Si es el designio del espía las mujeres están obligadas a depravarse para recibir sus miserables raciones, y los hombres a humillarse, soportar callados asedios sobre sus esposas e hijas. Al que se revele, lo acusarán de “actividades contrarrevolucionarias”. Por eso la prostitución, la sumisión, el oportunismo, la autodegradación para sobrevivir. Una existencia reptante la del “hombre nuevo”, sin capacidad crítica ni conocimiento del mundo, fanatizado por una seudo educación corruptora, y con desdén por los verdaderos sentimientos, los que llevan a actuar con desinterés, por afecto a los demás o a los ideales.

 





Antes que anochezca, la novela de Reinaldo Arenas, llevada al cine por el director Julián Schnabel (2001) y protagonizada por Bardem, cuenta la vida del hombre nuevo. Arenas relata que escribía como fiera acorralada, de noche, para que no descubrieran sus páginas de dolor y rabia al horror circundante. Para burlar al CDR, ocultaba sus ojerosas cuartillas en un cuadro del cielo raso. Los esbirros entraban todos los días infructuosamente a su apartamento cuando él salía a trabajar, desesperados porque no descubrían la razón de su tecleo hasta la madrugada.

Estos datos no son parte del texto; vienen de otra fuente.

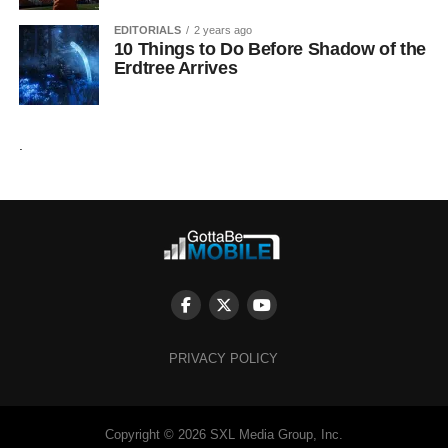
EDITORIALS
2 years ago
10 Things to Do Before Shadow of the
Erdtree Arrives
.
PRIVACY POLICY
Copyright © 2026 SXL Media Group, Inc.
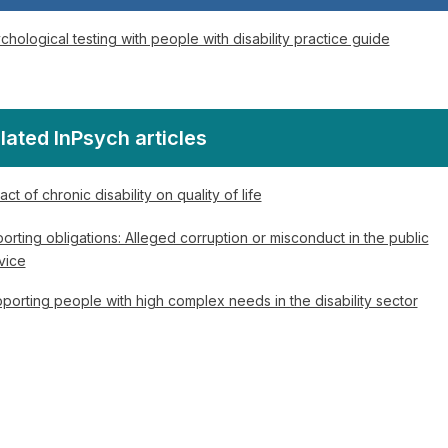
chological testing with people with disability practice guide
lated InPsych articles
act of chronic disability on quality of life
orting obligations: Alleged corruption or misconduct in the public
vice
porting people with high complex needs in the disability sector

Detenido por no enseñar sus papeles sospechosos, sufrió todo tipo de humillaciones. Por homosexual conoció los rincones de todos los sufrimientos, escarnios inimaginables. Hambre, violaciones en los calabozos, palizas de los policías, después que lo obligaban a practicarles felaciones colectivas. Quienes lo violaban no se consideraban a sí mismos homosexuales, sino muy machos, “bugarrones” en su impúdica jerga.

El periodista polaco Kewis Karol describe en China: el otro comunismo, grados de enajenación y sumisión difíciles de entender para sociedades civilizadas, durante la pesadilla del maoísmo. Cuenta que el guía asignado a un grupo de periodistas de izquierda que visitaban “la revolución”, de improviso arranca a llorar en una reunión de célula. Entrecortado confiesa que su trabajo “no lo hacía por amor a Mao”, sino “por disfrutar de comodidades pequeñoburguesas” que se le permitían al andar con los extranjeros. Lo obligaron a autocriticarse en múltiples instancias del partido y lo condenaron a 8 años de trabajos en el campo, para “proletarizar su mente”.

El “hombre nuevo” aprende a recibir limosnas del gobierno, y que el espíritu de superación, estudiar, trabajar, destacarse, comprar un apartamento, querer una mejor vida, es una “traición” contra los demás. El principio de la revolución es que todo lo bueno que alguien construye con su trabajo es “plusvalía”, un robo a los demás. En China todos tenían que vestirse igual e incluso se prohibieron, durante la Revolución Cultural, las notas a los estudiantes, pues todos debían recibir “por igual”.

El principio de la igualación colectivista para crear el “hombre nuevo”, castra la sociedad y la condena a la miseria. Si el esfuerzo creador es vergonzoso, “pequeño burgués”, “egoísta”, en síntesis y el Estado se dedica a aplastar a los individuos, no habrá producción de riqueza ni de conocimiento, y la sociedad languidecerá. El desarrollo de la ciencia y el arte requieren que todas las ideas sean legítimas, porque las que transforman la Humanidad, casi sin excepción, se han considerado al principio disparates.

Los líderes totalitarios son inescrupulosos por esencia, porque consideran que los principios morales y jurídicos, que apartan la conducta del mal y la dirigen al bien, son burgueses y despreciables. “Con la revolución todo, sin la revolución nada” es la doctrina de la amoralidad, puesto que la revolución es el gobierno. Es igual que decir “con el gobierno todo, sin el gobierno nada”. Por eso el signo del revolucionario verdadero es la mentira, el impudor, la canallada. Desde Lenin son hampones en el poder que trasmiten su malhadado ejemplo a las nuevas generaciones.